**ABOUT THIS EXERCISE**
Throughout the records below, find each line holding "cumul" and copy it.

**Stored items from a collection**

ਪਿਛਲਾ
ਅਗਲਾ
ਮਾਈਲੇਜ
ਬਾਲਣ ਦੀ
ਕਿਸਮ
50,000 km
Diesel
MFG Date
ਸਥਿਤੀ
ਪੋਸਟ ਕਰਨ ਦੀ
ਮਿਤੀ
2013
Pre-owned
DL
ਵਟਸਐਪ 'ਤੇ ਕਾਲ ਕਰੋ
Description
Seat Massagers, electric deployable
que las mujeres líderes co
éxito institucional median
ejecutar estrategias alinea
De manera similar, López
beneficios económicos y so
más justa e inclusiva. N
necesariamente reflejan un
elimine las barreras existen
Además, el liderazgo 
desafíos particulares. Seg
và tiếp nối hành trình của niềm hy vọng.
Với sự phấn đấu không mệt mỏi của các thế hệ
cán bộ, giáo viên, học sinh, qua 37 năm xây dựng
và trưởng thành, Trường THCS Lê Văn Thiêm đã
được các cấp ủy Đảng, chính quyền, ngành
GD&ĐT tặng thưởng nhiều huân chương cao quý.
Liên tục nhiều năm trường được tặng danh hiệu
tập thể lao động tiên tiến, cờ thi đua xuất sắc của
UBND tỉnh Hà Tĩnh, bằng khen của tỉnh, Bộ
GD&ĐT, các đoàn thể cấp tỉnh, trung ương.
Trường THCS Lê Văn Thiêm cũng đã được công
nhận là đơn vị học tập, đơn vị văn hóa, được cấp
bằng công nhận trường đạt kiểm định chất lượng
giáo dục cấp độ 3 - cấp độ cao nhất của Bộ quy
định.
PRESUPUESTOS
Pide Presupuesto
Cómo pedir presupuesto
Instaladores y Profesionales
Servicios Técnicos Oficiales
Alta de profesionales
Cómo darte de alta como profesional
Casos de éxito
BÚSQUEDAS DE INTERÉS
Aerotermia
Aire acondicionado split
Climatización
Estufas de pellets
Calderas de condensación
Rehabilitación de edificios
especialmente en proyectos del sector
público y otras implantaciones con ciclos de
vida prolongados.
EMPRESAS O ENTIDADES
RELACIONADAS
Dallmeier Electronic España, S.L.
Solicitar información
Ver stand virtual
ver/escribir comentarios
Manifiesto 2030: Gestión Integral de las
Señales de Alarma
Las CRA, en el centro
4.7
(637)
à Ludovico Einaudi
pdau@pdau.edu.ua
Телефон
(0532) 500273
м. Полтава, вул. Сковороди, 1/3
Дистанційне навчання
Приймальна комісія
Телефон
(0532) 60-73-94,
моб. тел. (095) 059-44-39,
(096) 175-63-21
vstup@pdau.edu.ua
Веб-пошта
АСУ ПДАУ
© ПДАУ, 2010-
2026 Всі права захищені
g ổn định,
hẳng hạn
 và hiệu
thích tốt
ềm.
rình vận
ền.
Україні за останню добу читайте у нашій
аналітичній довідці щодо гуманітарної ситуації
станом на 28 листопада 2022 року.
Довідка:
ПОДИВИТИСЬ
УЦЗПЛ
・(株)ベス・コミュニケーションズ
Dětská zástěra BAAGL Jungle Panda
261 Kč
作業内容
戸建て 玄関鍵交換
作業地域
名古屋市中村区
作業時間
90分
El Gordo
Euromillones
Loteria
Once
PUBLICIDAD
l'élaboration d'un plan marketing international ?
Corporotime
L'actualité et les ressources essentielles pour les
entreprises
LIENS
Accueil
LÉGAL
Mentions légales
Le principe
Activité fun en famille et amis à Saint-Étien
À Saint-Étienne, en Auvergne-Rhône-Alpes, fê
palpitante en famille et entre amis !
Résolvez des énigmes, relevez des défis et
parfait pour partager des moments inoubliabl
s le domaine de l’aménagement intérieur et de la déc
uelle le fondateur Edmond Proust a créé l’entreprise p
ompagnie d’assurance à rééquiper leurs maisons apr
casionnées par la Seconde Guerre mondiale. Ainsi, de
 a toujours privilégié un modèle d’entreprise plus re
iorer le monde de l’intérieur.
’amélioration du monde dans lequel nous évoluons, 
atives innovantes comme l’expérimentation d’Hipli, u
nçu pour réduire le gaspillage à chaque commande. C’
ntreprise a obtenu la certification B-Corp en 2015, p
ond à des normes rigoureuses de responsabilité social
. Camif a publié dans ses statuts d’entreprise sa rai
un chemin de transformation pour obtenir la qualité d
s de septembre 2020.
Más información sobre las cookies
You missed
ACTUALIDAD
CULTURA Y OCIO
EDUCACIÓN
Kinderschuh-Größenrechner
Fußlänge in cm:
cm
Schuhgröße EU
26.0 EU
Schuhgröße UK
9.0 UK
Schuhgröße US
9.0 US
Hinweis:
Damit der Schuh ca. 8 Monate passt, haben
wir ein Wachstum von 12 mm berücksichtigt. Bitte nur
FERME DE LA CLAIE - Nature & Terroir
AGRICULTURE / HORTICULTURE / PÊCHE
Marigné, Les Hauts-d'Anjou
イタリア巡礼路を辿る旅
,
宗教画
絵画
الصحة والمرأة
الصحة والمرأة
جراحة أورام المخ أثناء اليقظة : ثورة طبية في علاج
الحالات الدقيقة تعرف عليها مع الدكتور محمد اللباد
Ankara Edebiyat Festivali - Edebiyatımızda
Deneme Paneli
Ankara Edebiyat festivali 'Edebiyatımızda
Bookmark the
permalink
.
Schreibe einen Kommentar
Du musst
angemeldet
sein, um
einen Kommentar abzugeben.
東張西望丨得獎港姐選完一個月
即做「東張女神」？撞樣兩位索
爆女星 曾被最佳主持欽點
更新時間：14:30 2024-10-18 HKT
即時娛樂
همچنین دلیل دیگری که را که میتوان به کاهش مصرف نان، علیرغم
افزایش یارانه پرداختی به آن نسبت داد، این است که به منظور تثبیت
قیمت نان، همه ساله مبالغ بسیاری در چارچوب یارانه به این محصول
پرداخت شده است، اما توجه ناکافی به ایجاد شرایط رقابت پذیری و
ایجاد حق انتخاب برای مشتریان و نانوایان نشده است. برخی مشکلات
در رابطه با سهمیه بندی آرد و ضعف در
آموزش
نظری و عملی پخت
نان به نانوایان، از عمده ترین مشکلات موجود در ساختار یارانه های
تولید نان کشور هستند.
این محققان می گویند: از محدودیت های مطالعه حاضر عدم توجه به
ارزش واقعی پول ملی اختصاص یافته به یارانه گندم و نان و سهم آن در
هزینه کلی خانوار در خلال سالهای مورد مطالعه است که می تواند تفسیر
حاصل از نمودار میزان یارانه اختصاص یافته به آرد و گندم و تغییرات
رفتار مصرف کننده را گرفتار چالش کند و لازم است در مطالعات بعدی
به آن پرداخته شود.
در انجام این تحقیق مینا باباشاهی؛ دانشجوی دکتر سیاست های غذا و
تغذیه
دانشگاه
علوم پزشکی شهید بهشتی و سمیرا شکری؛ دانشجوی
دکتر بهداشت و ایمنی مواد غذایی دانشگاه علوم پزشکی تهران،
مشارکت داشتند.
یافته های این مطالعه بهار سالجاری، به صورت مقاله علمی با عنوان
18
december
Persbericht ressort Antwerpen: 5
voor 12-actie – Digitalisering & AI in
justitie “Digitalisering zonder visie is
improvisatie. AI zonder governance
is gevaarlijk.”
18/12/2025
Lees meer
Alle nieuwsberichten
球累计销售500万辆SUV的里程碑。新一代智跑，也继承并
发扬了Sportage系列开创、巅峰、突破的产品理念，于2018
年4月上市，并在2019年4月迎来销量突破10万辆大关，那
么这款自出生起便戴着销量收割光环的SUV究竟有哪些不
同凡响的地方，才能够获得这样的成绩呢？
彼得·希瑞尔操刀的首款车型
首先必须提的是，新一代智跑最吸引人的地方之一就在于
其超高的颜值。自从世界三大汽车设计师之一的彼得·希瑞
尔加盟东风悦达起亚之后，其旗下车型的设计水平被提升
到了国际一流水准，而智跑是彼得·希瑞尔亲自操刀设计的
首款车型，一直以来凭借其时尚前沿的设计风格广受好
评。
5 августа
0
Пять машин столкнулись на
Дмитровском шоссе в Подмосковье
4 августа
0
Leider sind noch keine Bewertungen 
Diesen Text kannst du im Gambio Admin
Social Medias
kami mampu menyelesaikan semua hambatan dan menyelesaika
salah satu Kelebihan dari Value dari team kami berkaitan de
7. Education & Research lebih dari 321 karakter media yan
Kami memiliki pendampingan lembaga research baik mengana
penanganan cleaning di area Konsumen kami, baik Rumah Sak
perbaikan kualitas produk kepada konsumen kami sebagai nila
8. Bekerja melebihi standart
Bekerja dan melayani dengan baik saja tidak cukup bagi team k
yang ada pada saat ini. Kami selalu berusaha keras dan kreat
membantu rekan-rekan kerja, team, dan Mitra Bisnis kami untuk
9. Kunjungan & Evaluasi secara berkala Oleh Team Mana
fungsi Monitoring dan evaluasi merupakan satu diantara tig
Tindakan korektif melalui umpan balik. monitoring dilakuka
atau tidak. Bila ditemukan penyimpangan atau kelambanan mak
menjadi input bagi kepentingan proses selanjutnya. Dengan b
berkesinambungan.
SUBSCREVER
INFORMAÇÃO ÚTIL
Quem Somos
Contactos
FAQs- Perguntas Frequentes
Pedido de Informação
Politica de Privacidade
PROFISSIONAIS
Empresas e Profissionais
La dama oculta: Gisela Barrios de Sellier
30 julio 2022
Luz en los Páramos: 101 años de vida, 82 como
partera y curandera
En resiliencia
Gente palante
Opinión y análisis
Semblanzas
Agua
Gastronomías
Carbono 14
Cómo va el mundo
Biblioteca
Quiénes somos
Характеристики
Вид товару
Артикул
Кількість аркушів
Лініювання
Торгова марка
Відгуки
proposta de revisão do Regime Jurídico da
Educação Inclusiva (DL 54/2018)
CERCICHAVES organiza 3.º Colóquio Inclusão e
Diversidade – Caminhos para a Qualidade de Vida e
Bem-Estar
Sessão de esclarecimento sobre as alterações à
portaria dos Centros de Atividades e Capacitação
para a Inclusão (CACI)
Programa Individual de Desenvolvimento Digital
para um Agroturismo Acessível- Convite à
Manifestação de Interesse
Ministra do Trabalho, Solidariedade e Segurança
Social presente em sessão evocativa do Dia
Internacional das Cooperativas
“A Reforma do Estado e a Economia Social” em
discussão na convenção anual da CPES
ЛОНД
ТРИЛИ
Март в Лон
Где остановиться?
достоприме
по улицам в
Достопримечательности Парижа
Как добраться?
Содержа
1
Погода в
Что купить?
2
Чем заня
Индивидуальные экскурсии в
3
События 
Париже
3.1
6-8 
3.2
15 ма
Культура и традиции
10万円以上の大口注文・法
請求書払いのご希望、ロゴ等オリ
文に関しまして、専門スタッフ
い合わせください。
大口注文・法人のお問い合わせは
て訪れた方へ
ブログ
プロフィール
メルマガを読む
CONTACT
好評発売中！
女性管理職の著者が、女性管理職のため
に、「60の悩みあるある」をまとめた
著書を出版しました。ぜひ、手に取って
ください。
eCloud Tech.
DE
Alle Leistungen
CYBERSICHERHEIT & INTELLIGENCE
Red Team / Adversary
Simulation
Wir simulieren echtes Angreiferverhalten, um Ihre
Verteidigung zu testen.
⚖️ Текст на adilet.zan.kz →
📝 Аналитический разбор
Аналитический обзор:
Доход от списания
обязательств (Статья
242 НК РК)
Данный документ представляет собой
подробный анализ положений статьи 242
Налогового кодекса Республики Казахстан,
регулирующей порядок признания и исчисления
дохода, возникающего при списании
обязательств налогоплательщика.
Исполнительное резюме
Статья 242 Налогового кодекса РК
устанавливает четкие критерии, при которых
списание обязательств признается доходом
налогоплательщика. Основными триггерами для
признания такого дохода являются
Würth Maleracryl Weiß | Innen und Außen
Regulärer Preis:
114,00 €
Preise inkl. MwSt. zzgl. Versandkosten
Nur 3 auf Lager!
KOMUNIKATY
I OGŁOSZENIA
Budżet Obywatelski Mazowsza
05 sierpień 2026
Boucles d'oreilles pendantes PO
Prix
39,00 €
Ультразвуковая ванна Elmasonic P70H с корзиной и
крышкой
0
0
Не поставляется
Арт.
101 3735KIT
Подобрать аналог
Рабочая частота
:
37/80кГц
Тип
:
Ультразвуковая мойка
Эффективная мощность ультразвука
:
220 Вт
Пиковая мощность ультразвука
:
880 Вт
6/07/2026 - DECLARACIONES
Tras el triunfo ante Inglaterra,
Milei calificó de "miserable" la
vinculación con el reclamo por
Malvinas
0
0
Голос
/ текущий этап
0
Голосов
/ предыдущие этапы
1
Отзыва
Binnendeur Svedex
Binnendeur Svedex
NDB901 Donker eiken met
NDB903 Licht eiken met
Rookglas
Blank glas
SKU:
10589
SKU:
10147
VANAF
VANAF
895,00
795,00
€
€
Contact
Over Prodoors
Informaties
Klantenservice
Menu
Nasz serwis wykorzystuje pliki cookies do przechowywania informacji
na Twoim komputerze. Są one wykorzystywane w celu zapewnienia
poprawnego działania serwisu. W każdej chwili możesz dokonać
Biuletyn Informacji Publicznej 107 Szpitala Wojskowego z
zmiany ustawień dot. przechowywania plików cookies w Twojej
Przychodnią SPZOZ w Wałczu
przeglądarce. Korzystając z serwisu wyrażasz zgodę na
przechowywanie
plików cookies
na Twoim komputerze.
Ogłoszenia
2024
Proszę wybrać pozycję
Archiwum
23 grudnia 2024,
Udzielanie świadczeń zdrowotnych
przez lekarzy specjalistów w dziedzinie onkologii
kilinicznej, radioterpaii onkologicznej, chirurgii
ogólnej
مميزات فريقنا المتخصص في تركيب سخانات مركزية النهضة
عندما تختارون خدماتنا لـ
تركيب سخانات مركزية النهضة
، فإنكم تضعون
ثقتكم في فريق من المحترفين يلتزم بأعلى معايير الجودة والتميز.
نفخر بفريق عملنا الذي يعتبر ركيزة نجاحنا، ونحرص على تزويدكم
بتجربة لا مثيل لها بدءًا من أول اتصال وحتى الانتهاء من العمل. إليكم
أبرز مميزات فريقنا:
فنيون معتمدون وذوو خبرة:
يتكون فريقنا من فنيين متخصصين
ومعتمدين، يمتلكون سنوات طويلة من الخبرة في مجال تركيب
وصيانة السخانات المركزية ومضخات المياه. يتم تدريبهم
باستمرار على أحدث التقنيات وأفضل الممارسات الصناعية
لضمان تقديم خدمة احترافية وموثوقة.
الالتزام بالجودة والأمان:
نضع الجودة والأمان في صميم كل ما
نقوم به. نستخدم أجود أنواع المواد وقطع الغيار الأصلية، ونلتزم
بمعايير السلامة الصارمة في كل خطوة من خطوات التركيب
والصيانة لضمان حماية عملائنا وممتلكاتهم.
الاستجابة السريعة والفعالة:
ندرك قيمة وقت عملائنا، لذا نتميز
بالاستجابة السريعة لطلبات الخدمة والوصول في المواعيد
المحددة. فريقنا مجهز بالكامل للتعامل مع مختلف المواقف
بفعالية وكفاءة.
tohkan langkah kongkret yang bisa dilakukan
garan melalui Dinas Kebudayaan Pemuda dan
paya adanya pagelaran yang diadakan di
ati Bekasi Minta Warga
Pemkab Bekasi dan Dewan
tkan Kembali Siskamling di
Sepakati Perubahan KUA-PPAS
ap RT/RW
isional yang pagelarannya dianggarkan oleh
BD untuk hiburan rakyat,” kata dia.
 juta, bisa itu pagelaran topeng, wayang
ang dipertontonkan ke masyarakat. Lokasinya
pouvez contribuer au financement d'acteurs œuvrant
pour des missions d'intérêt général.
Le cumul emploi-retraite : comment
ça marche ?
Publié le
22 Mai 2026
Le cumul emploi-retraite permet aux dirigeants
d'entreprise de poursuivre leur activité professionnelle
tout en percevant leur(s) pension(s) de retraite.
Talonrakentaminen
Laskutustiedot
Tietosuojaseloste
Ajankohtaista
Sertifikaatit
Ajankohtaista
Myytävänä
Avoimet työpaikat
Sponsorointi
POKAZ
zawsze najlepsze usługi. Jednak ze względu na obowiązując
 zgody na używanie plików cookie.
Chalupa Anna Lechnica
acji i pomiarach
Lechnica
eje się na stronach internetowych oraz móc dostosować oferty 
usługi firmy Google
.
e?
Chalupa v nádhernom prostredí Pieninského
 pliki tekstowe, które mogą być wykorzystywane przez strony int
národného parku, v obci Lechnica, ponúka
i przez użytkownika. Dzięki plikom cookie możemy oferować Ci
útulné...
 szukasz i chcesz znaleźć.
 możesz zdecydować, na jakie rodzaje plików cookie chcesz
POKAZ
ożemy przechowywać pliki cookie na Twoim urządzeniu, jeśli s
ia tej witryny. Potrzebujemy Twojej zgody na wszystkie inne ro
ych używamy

**SOLUTION TO THIS EXERCISE**
Le cumul emploi-retraite : comment
Le cumul emploi-retraite permet aux dirigeants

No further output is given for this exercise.